For making good things, for allowing basic goodness to creep into whatever it is we are making anyway.
Specific examples include the lamb-leek-barley soup I made last week and cannot get over; the upcycled wool scarf I made Len for Christmas that both of us quite adore; the hour spent in the kitchen with both boys this morning as we explored spontaneously the acoustic properties of an old vacuum pipe and a cardboard wrapping-paper tube. In every case, there was the magic of serendipity (one can never properly estimate the right amount of leek, am I right?); the hard work of preparation (finding the best way to set the tension for the walking foot and cleaning out all the felted wool lint repeatedly); the challenge of setting down expectations and just showing up to what’s present (a two-year-old’s insistence on toting around a long ShopVac tube and helpfully “vacuuming” freshly painted walls while hollering seemed like a good opportunity for redirection).

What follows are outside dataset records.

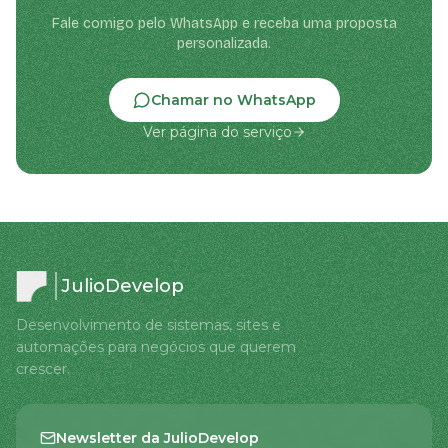
Fale comigo pelo WhatsApp e receba uma proposta
personalizada.
Chamar no WhatsApp
Ver página do serviço
JulioDevelop
Desenvolvimento de sistemas, sites e
automações para negócios que querem
crescer.
Newsletter da JulioDevelop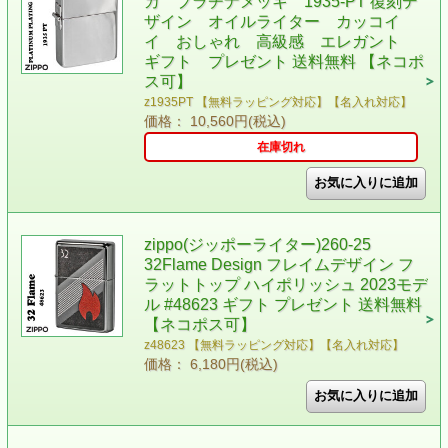
カ プラチナメッキ 1935-PT 復刻デ
ザイン オイルライター カッコイ
イ おしゃれ 高級感 エレガント
ギフト プレゼント 送料無料 【ネコポ
ス可】
z1935PT 【無料ラッピング対応】【名入れ対応】
価格： 10,560円(税込)
在庫切れ
zippo(ジッポーライター)260-25
32Flame Design フレイムデザイン フ
ラットトップ ハイポリッシュ 2023モデ
ル #48623 ギフト プレゼント 送料無料
【ネコポス可】
z48623 【無料ラッピング対応】【名入れ対応】
価格： 6,180円(税込)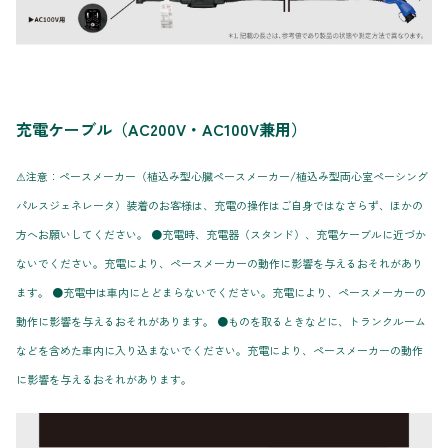
充電ケーブル（AC200V・AC100V兼用）
⚠注意：ペースメーカー（植込み型心臓ペースメーカー/植込み型両心室ペーシング
パルスジェネレータ）装着のお客様は、充電の操作はご自身ではなさらず、ほかの
方へお願いしてください。 ●充電時、充電器（スタンド）、充電ケーブルに近づか
ないでください。充電により、ペースメーカーの動作に影響を与えるおそれがあり
ます。 ●充電中は車内にとどまらないでください。充電により、ペースメーカーの
動作に影響を与えるおそれがあります。 ●ものを取るときなどに、トランクルーム
などを含めた車内に入り込まないでください。充電により、ペースメーカーの動作
に影響を与えるおそれがあります。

It strikes me now that this post would do well to include the soup recipe (inspired by this), the scarf tutorial, and the fun description of sound games to play with toddlers…and perhaps it shall. Another night. For now, let it be enough for me to share my gratitude for delicious local foods, for friends with a superior grasp of sewing machine workings, for fun and interesting kids who are malleable enough to move with me sometimes. Let it be enough to remember that making things is often better than not making things; that flailing wildly is really just a natural part of the creative process; that resilience in the face of failure is a whole lot better than being so safe you never get to fail. And once in a while, you get to feel the good in the product, even, and not just the process. Those are good days. And the rest just keep you humble, right?
They keep us humble indeed! Beautifully written, as always.